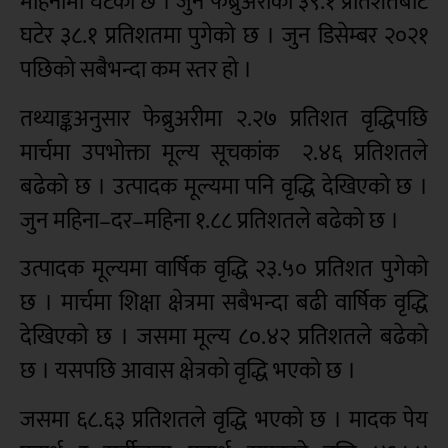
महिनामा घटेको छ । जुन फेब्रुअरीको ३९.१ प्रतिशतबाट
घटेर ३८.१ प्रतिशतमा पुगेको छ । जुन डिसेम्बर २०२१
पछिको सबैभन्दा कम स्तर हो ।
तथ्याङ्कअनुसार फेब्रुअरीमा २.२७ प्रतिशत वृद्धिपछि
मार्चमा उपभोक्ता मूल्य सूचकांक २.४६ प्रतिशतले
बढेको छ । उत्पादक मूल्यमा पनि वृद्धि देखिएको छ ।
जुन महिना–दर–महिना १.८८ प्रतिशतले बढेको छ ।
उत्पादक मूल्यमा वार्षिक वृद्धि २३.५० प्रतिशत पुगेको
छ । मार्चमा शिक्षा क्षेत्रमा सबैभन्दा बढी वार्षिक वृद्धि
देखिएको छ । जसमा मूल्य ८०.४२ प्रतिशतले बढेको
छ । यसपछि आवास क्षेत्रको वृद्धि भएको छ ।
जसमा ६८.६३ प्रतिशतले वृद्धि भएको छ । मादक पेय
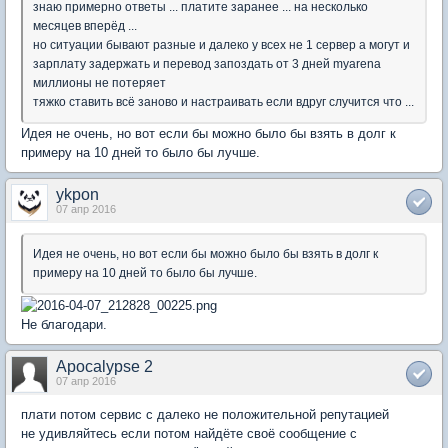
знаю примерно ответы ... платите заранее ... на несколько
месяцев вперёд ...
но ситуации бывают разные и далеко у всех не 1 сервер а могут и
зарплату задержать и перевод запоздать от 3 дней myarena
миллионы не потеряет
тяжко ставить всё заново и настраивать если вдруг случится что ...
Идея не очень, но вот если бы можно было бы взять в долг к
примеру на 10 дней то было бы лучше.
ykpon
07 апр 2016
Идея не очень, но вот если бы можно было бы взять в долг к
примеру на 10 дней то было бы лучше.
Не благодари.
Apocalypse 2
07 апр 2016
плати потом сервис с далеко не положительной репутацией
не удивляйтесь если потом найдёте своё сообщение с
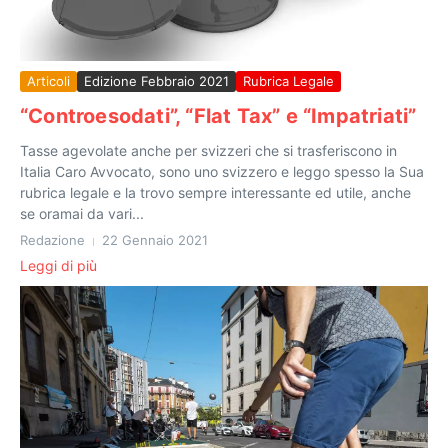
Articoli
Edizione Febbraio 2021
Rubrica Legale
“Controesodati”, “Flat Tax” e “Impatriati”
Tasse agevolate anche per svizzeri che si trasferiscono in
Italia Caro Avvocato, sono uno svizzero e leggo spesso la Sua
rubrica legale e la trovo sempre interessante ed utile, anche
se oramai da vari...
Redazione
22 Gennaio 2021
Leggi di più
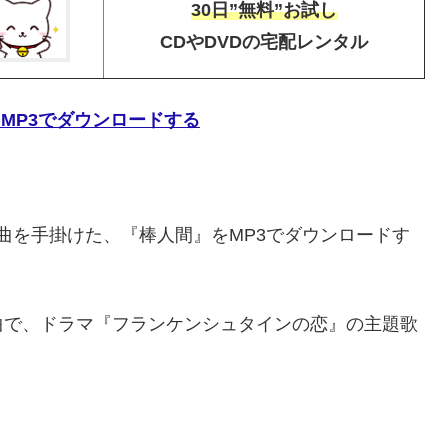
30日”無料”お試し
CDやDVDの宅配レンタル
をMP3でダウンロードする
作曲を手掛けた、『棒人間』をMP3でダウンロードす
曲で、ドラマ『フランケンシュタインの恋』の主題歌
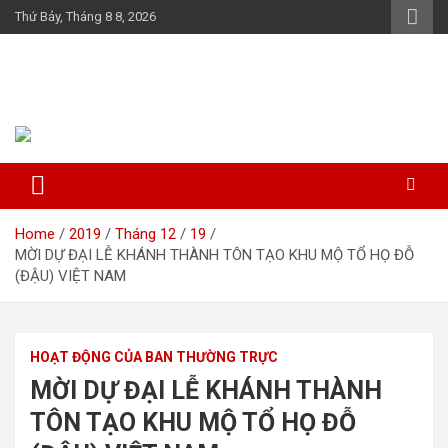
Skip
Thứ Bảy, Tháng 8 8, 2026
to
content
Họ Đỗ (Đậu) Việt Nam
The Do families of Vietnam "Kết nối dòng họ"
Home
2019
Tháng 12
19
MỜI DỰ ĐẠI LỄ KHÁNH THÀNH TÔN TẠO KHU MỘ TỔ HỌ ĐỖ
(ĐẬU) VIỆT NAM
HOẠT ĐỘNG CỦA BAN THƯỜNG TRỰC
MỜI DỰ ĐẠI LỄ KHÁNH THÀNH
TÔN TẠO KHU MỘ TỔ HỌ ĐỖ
▬▬▬▬▬▬▬▬▬▬
Aim of the task:
Every line from the top of the material above through the line with "छ । मार्चमा" should be duplicated exactly, please; leave out the pictures.

Result below:
महिनामा घटेको छ । जुन फेब्रुअरीको ३९.१ प्रतिशतबाट
घटेर ३८.१ प्रतिशतमा पुगेको छ । जुन डिसेम्बर २०२१
पछिको सबैभन्दा कम स्तर हो ।
तथ्याङ्कअनुसार फेब्रुअरीमा २.२७ प्रतिशत वृद्धिपछि
मार्चमा उपभोक्ता मूल्य सूचकांक २.४६ प्रतिशतले
बढेको छ । उत्पादक मूल्यमा पनि वृद्धि देखिएको छ ।
जुन महिना–दर–महिना १.८८ प्रतिशतले बढेको छ ।
उत्पादक मूल्यमा वार्षिक वृद्धि २३.५० प्रतिशत पुगेको
छ । मार्चमा शिक्षा क्षेत्रमा सबैभन्दा बढी वार्षिक वृद्धि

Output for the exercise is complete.